Looking past the biggest stocks
To see this strategy, you have to look beyond the S&P 500 as a whole and divide it into component parts. The megacap S&P 100 Index is even more exclusive than its sister index, with 100 of the biggest companies constituting the narrower S&P 100. But when you compare its results to the broader S&P 500's returns, you find that historically, the megacap index has underperformed its more inclusive sibling.

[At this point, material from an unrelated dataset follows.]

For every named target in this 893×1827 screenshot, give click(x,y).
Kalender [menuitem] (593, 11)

What that means is that the 400 smaller stocks within the S&P 500 have done better on average than the 100 leading companies. That might seem counterintuitive, but it's consistent with studies of small-cap and mid-cap stocks that don't even qualify for membership in the S&P 500. What the results appear to prove is that once companies reach a certain size, it becomes much harder for them to grow further, leading to subdued returns compared to smaller companies with more room left to grow.

How to take advantage
So if you think this strategy is likely to work in the future, what's the best way to implement it? There are a couple of ways involving exchange-traded funds that can help you exploit this tendency if it continues into the future. One is to use equal-weighted index ETFs that own S&P 500 stocks. The Guggenheim S&P 500 Equal-Weight ETF (RSP 0.04%) owns every S&P 500 stock just like a regular S&P-tracking ETF. But as its name suggests, rather than owning those stocks in proportion to their market capitalizations, the Guggenheim ETF simply buys equal amounts of all 500 stocks. Because the ETF owns proportionally more of the smaller stocks in the S&P 500 than SPDR S&P 500 ETF (SPY 0.02%) or similar index funds, it has outperformed market-cap-weighted S&P ETFs by almost two percentage points annually over the past decade.

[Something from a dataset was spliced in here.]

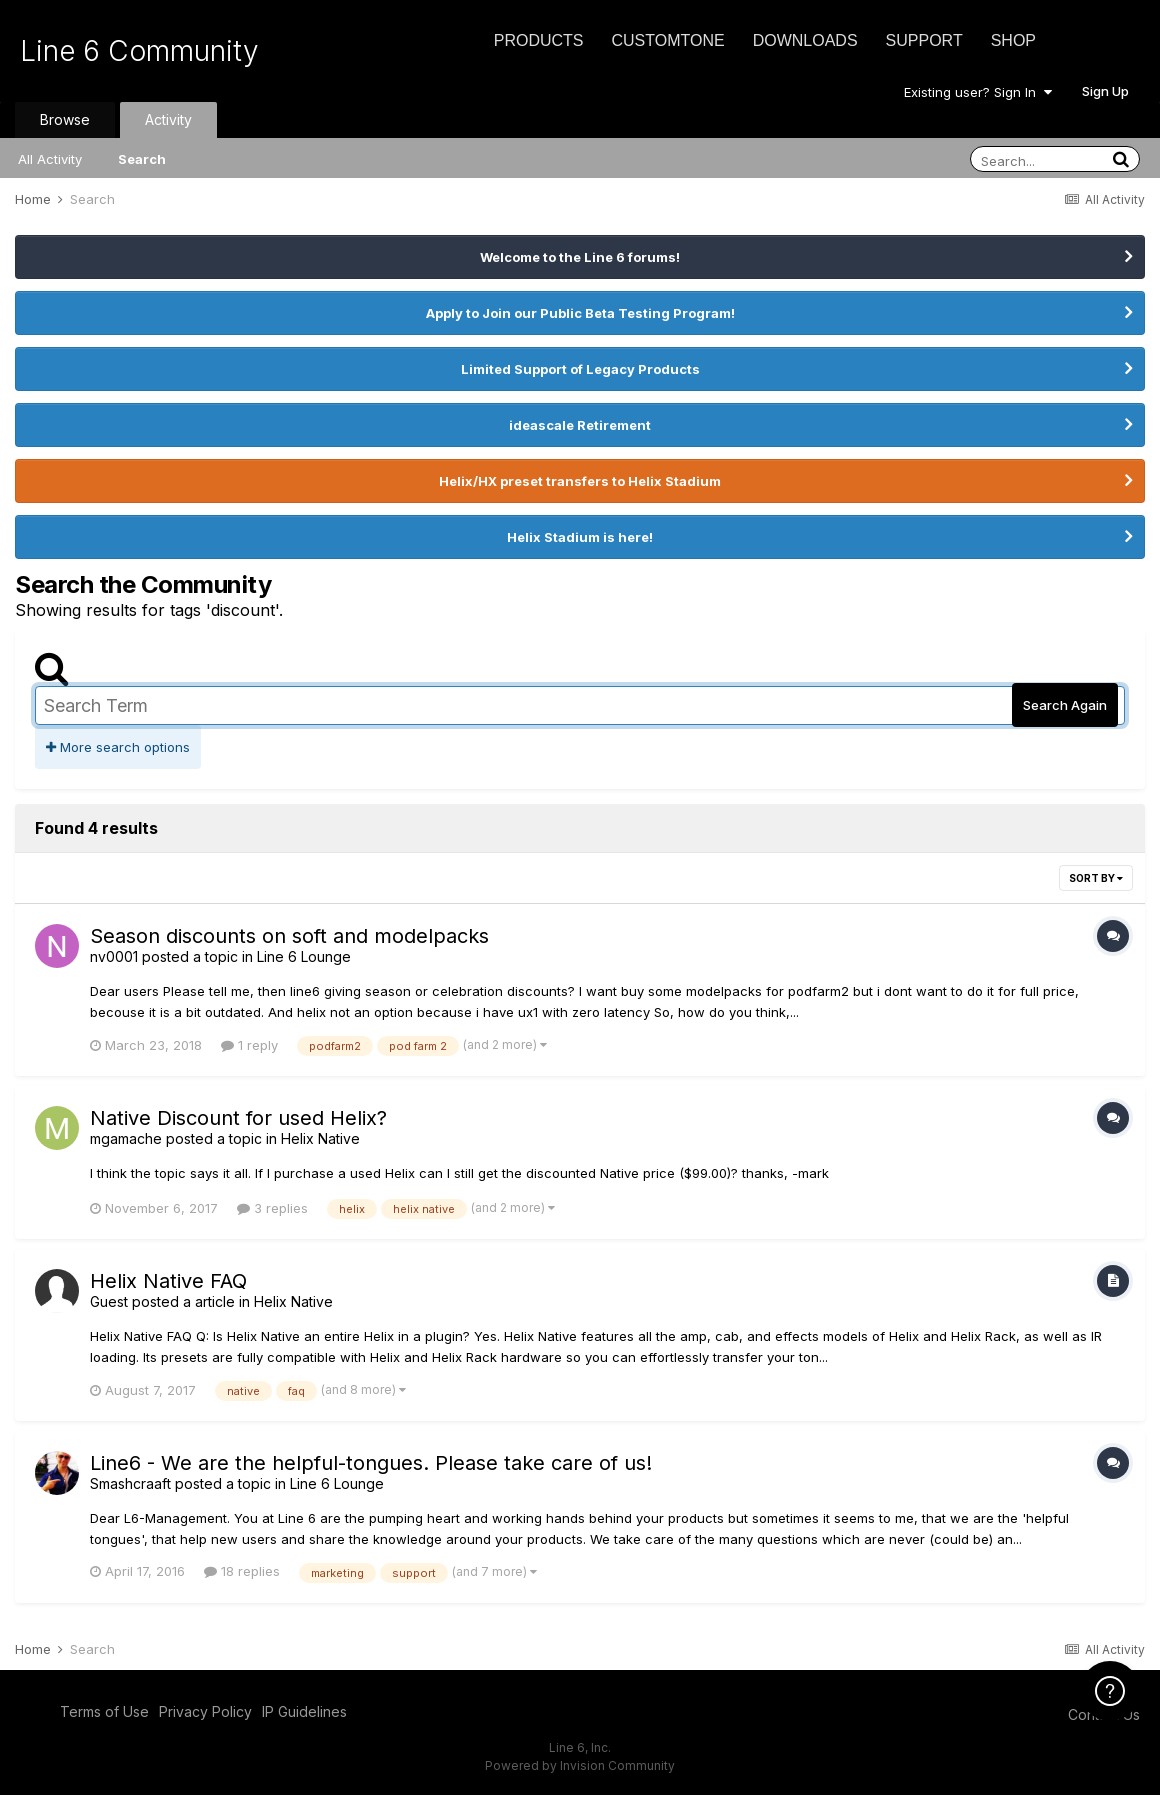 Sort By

The other way you can take advantage of better performance from smaller stocks is to ignore the large-cap S&P 500 entirely and focus on small- and mid-cap stocks. For instance, the SPDR S&P Midcap 400 ETF (MDY -0.32%) owns the 400 stocks in the S&P's mid-cap stock benchmark, and it too has beaten the S&P by about two percentage points annually.

It's important to keep in mind that over shorter periods of time, the biggest megacap stocks have sometimes outperformed their smaller counterparts. So don't expect this strategy always to work over the course of a few months or even a year or two. But for long-term investors, using a strategy that emphasizes lesser-known companies can pay off in better returns.